• _WHAT YOU NEED TO DO_: Restate the data below word for word. Leave the images out.

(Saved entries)
===============

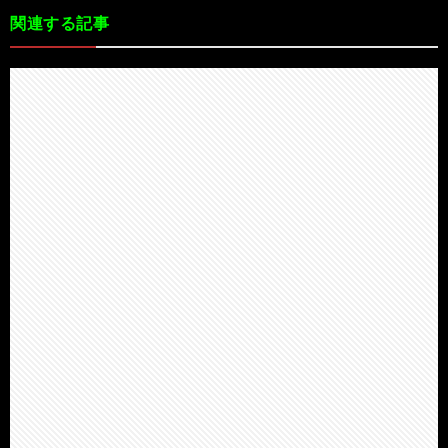
関連する記事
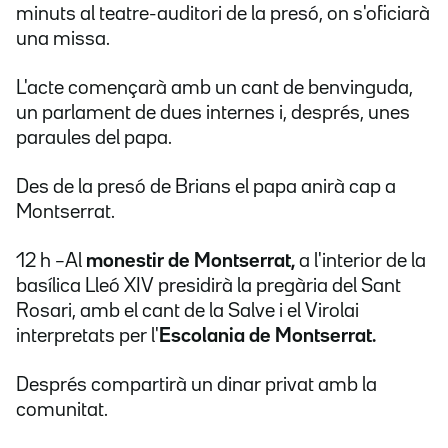
minuts al teatre-auditori de la presó, on s'oficiarà
una missa.
L'acte començarà amb un cant de benvinguda,
un parlament de dues internes i, després, unes
paraules del papa.
Des de la presó de Brians el papa anirà cap a
Montserrat.
12 h –Al
monestir de Montserrat,
a l'interior de la
basílica Lleó XIV presidirà la pregària del Sant
Rosari, amb el cant de la Salve i el Virolai
interpretats per l'
Escolania de Montserrat.
Després compartirà un dinar privat amb la
comunitat.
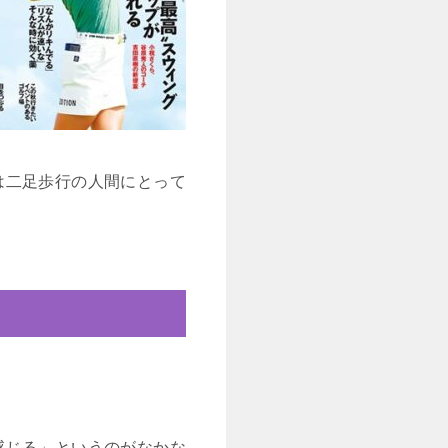
は二足歩行の人間にとって
感じる」というのがなかな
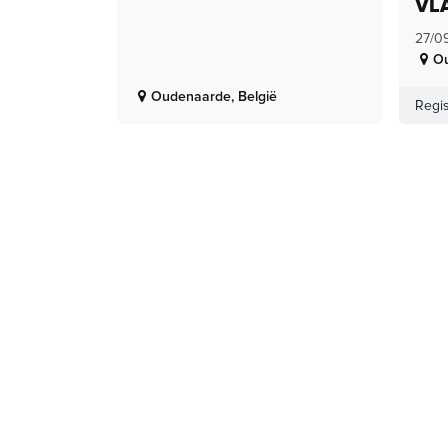
VL
27/0
O
Oudenaarde
,
België
Regis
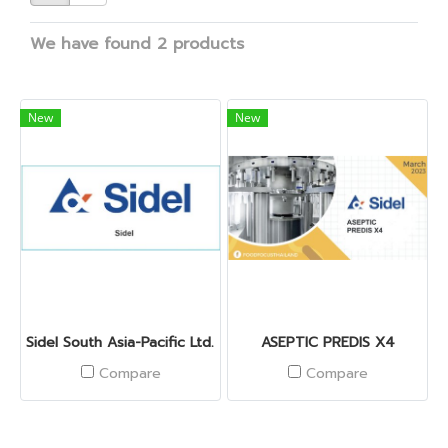
We have found 2 products
New
New
Sidel South Asia-Pacific Ltd. (Thailand)
ASEPTIC PREDIS X4
Compare
Compare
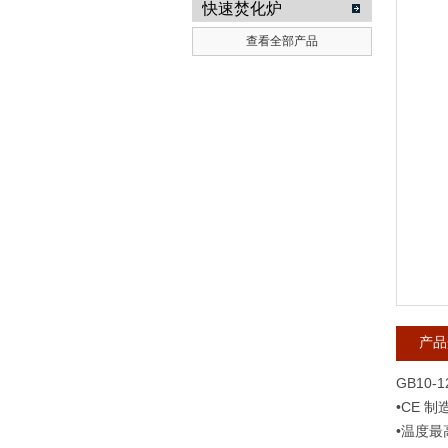
快速焚化炉
查看全部产品
武汉提沃克科技有限公司
产品
GB10-1
•CE 制
•温度最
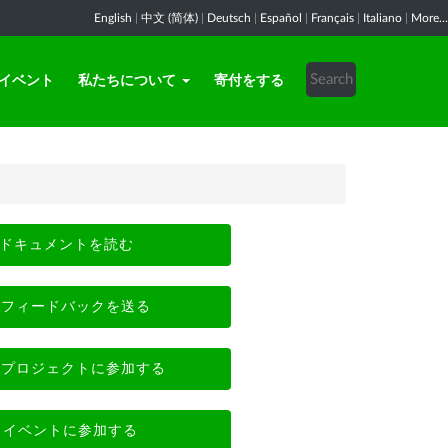
English
|
中文 (简体)
|
Deutsch
|
Español
|
Français
|
Italiano
|
More...
イベント
私たちについて
寄付をする
ドキュメントを読む
フィードバックを送る
プロジェクトに参加する
イベントに参加する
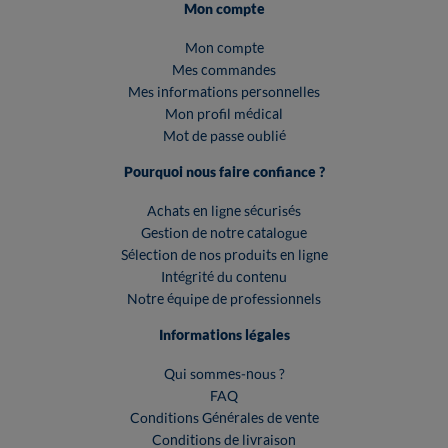
Mon compte
Mon compte
Mes commandes
Mes informations personnelles
Mon profil médical
Mot de passe oublié
Pourquoi nous faire confiance ?
Achats en ligne sécurisés
Gestion de notre catalogue
Sélection de nos produits en ligne
Intégrité du contenu
Notre équipe de professionnels
Informations légales
Qui sommes-nous ?
FAQ
Conditions Générales de vente
Conditions de livraison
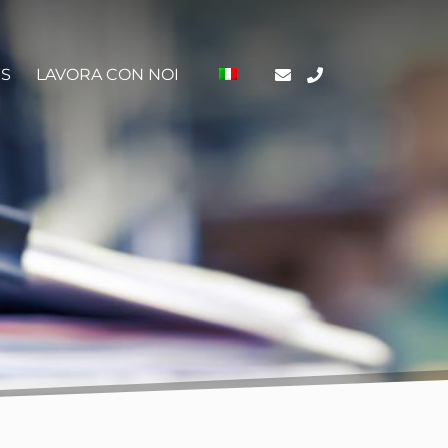
S
LAVORA CON NOI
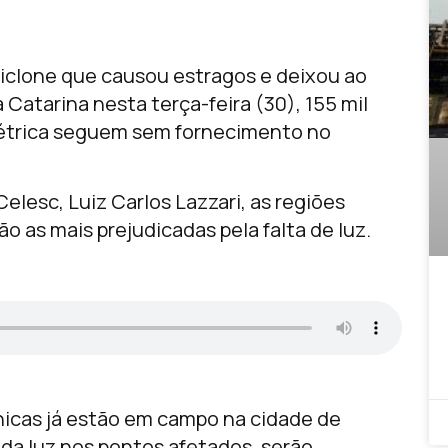
iclone que causou estragos e deixou ao
atarina nesta terça-feira (30), 155 mil
létrica seguem sem fornecimento no
elesc, Luiz Carlos Lazzari, as regiões
o as mais prejudicadas pela falta de luz.
nicas já estão em campo na cidade de
 da luz nos pontos afetados, serão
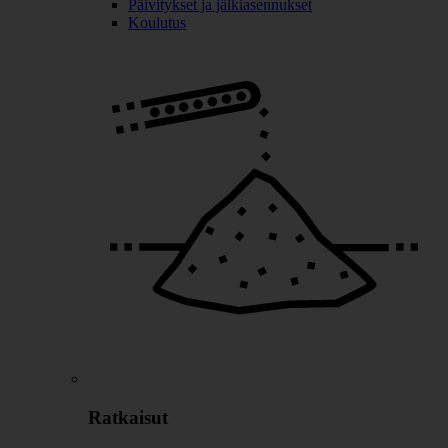
Päivitykset ja jälkiasennukset
Koulutus
Ratkaisut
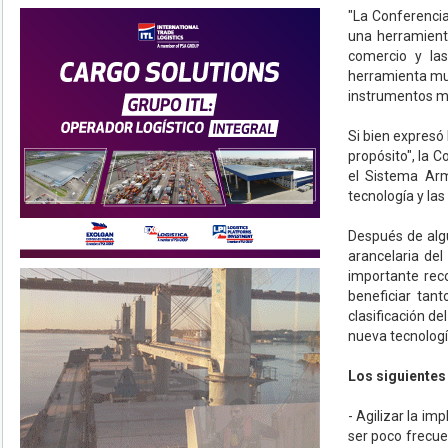
"La Conferenci
una herramient
comercio y la
herramienta mul
instrumentos m
Si bien expresó
propósito", la 
el Sistema Arm
tecnología y las
Después de algu
arancelaria del
importante reco
beneficiar tan
clasificación d
nueva tecnologí
Los siguientes
- Agilizar la im
ser poco frecue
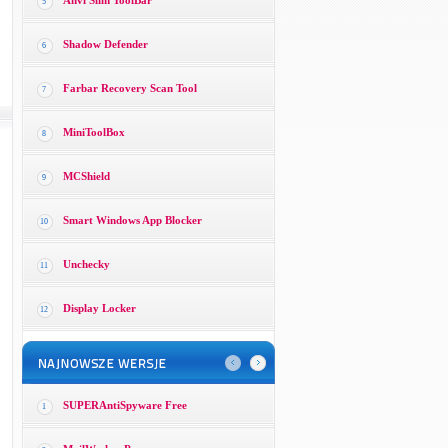
Anvi Slim ToolBar
5
Shadow Defender
6
Farbar Recovery Scan Tool
7
MiniToolBox
8
MCShield
9
Smart Windows App Blocker
10
Unchecky
11
Display Locker
12
SUPERAntiSpyware Free
1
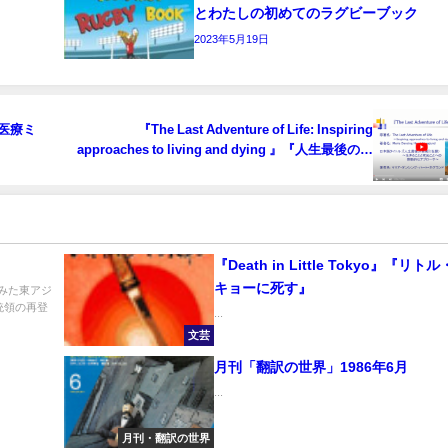
とわたしの初めてのラグビーブック
2023年5月19日
sm 医療ミ
『The Last Adventure of Life: Inspiring
approaches to living and dying 』『人生最後の冒
険 ～生きることと死ぬことへの感動的なアプロ
ーチ～』
『Death in Little Tokyo』『リト
キョーに死す』
みた東アジ
統領の再登
...
文芸
月刊「翻訳の世界」1986年6月
...
月刊・翻訳の世界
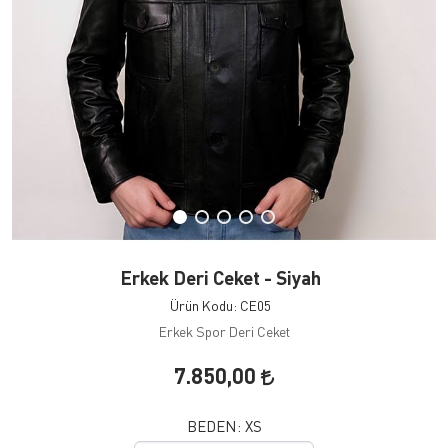
Erkek Deri Ceket - Siyah
Ürün Kodu: CE05
Erkek Spor Deri Ceket
7.850,00
BEDEN:
XS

===============

• _ANSWER FOR THIS EXERCISE_:
関連する記事
minuts al teatre-auditori de la presó, on s'oficiarà
una missa.
L'acte començarà amb un cant de benvinguda,
un parlament de dues internes i, després, unes
paraules del papa.
Des de la presó de Brians el papa anirà cap a
Montserrat.
12 h –Al
monestir de Montserrat,
a l'interior de la
basílica Lleó XIV presidirà la pregària del Sant
Rosari, amb el cant de la Salve i el Virolai
interpretats per l'
Escolania de Montserrat.
Després compartirà un dinar privat amb la
comunitat.
は二足歩行の人間にとって
感じる」というのがなかな
VL
27/0
O
Oudenaarde
,
België
Regis
We have found 2 products
New
New
Sidel South Asia-Pacific Ltd. (Thailand)
ASEPTIC PREDIS X4
Compare
Compare
快速焚化炉
查看全部产品
武汉提沃克科技有限公司
产品
GB10-1
•CE 制
•温度最
English
|
中文 (简体)
|
Deutsch
|
Español
|
Français
|
Italiano
|
More...
イベント
私たちについて
寄付をする
ドキュメントを読む
フィードバックを送る
プロジェクトに参加する
イベントに参加する
Mon compte
Mon compte
Mes commandes
Mes informations personnelles
Mon profil médical
Mot de passe oublié
Pourquoi nous faire confiance ?
Achats en ligne sécurisés
Gestion de notre catalogue
Sélection de nos produits en ligne
Intégrité du contenu
Notre équipe de professionnels
Informations légales
Qui sommes-nous ?
FAQ
Conditions Générales de vente
Conditions de livraison
S
LAVORA CON NOI
iclone que causou estragos e deixou ao
atarina nesta terça-feira (30), 155 mil
létrica seguem sem fornecimento no
elesc, Luiz Carlos Lazzari, as regiões
o as mais prejudicadas pela falta de luz.
nicas já estão em campo na cidade de
 da luz nos pontos afetados, serão
Päivitykset ja jälkiasennukset
Koulutus
Ratkaisut
"La Conferenci
una herramient
comercio y la
herramienta mul
instrumentos m
Si bien expresó
propósito", la 
el Sistema Arm
tecnología y las
Después de algu
arancelaria del
importante reco
beneficiar tan
clasificación d
nueva tecnologí
Los siguientes
- Agilizar la im
ser poco frecue
Anvi Slim ToolBar
5
Shadow Defender
6
Farbar Recovery Scan Tool
7
MiniToolBox
8
MCShield
9
Smart Windows App Blocker
10
Unchecky
11
Display Locker
12
SUPERAntiSpyware Free
1
とわたしの初めてのラグビーブック
2023年5月19日
sm 医療ミ
『The Last Adventure of Life: Inspiring
approaches to living and dying 』『人生最後の冒
険 ～生きることと死ぬことへの感動的なアプロ
ーチ～』
『Death in Little Tokyo』『リト
キョーに死す』
みた東アジ
統領の再登
...
文芸
月刊「翻訳の世界」1986年6月
...
月刊・翻訳の世界
Erkek Deri Ceket - Siyah
Ürün Kodu: CE05
Erkek Spor Deri Ceket
7.850,00
BEDEN:
XS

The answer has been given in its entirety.